Bisogna quindi porre il problema in un’ottica diversa, di giustizia fiscale. Negli ultimi 30 anni alcuni paesi europei si sono identificati come autentici “Paradisi fiscali” all’interno dell’Unione:
- Paesi Bassi: nessuna tassazione sui trasferimenti di quote societarie con plusvalenze, nessuna tassa di successione, nessuna tassazione sugli utili distribuiti, tassazione agevolata degli utili, forme di elusione diffusa tramite Fondazioni e terzo settore (vedi Ikea);
- Lussemburgo, con accordi specifici verso multinazionali per la tassazione sul territorio europeo;
- Irlanda: tassazioni agevolate non giustificate unite ad una tassazione del 6,25% sui proventi da diritti d’autore.
Questa ingiustificata trattazione favorevole di certe categorie di utili ha portato ad una situazione di scorretta concorrenza fiscale,e che ha attratto una forte base imponibile dal nostro paese, ed ha favori forti fenomeni di elusione ed evasione nascosta. Nello stesso tempo le trattative su base europea per giungere ad una tassazione più uniforme sono fallite sul nascere, e non si può avere neppure uno scambio informativo efficiente per definire i volumi del fenomeno, ma basta sottolineare che FCA, Mediaset, Campari ed altre multinazionali prima con sede in Italia hanno trasferito la sede fiscale all’estero.
Quindi ad un problema di necessità finanziaria se ne accompagna uno di giustizia fiscale: una società di capitali che eroicamente decide di mantenere la sede in Italia paga imposte più alte, soprattutto in capo ai soci, rispetto alcaso in cui sposti la sede all’estero. Alla base di questo trattamento ci sono gli accordi bilaterali contro la doppia tassazione, come quello del 1990 con i Paesi Bassi, o quello ancora recentemente rivisto nel 2014 con il Lussemburgo. A questo punto l’Italia dovrebbe denunciare, portando a termine e disapplicandoli, gli accordi con paesi che presentano dei regimi manifestamente eccessivamente premiali sulla tassazione degli utili aziendali e dei trasferimenti di capitale e di proprietà rispetto all’Italia. Questo porterebbe a tensioni fra l’Italia ed alcuni paesi, ma porrebbe la base legale per un recupero di base imponibile, da soggetti al culmine della piramide economica, ed anche di ogni altra multinazionale i cui profitti sono prodotti in modo diretto o indiretto in Italia, sui profitti stessi. Inoltre la denuncia dell’accordo permetterebbe finalmente di ridiscuterlo su basi più eque e meno distorte. Per evitare distorsioni l’Italia potrebbe evitare, unilateralmente , la doppia tassazione dei redditi da lavoro dipendente di italiani residenti nei Paesi Bassi, Olanda ed Irlanda, almeno entro certi limiti, riducendo così ingiustificate distorsioni.

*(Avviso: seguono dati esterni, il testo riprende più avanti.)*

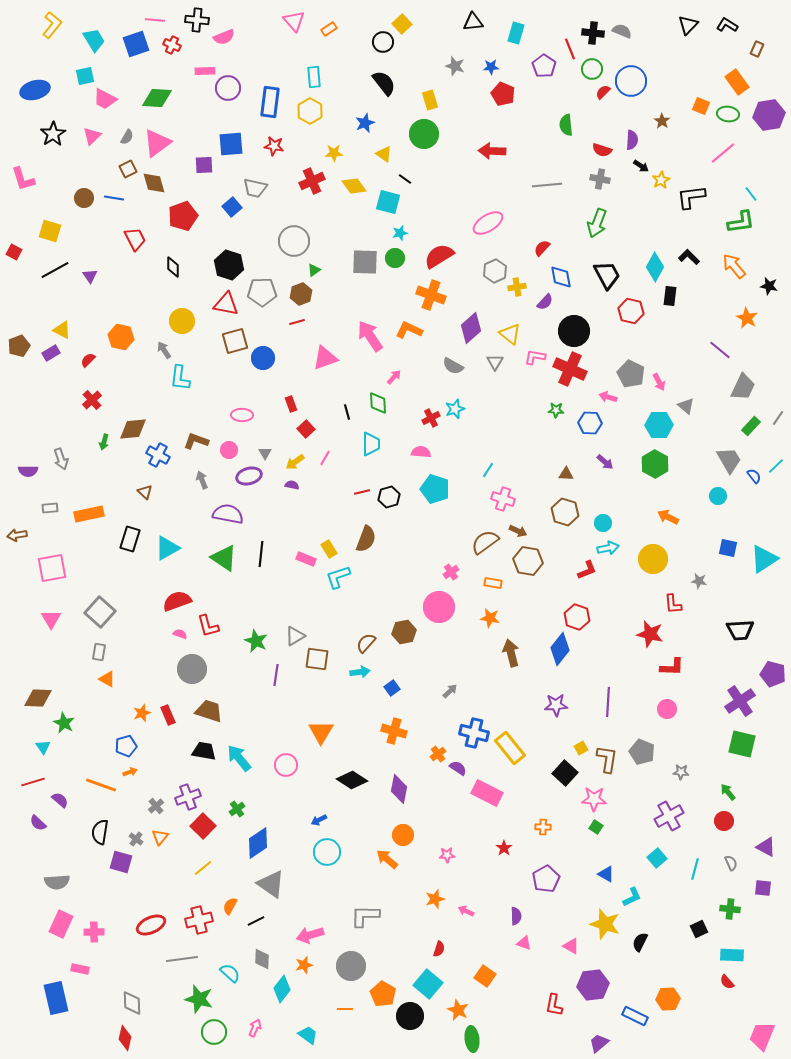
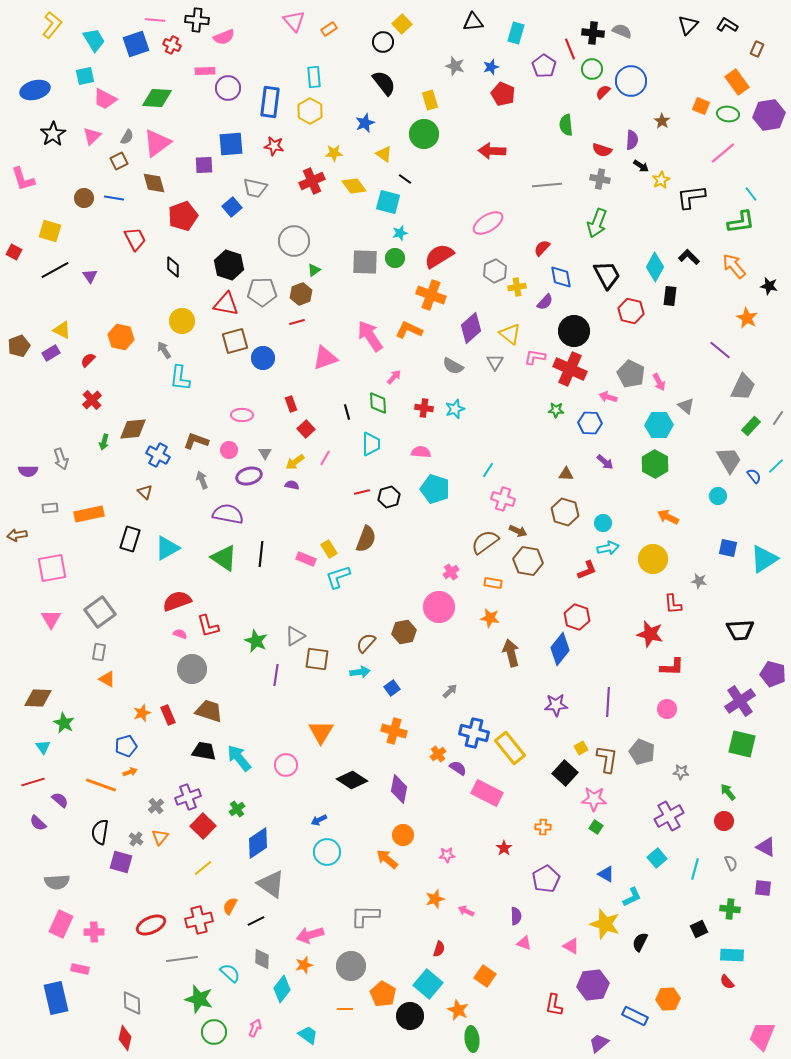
blue star at (491, 67): rotated 14 degrees counterclockwise
brown square at (128, 169): moved 9 px left, 8 px up
red cross at (431, 418): moved 7 px left, 10 px up; rotated 36 degrees clockwise
gray square at (100, 612): rotated 12 degrees clockwise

Dal punto di vista dei rapporti internazionali sarebbe un forte colpo, ma è giunto il momento, anche sotto la spinta dell’emergenza, di chiudere questa assurda situazione di concorrenza fiscale estrema fra i vari paesi, iniziando da quelli dell’Unione. Si tratta di una svolta necessaria che sarà la base di una nuova crescita.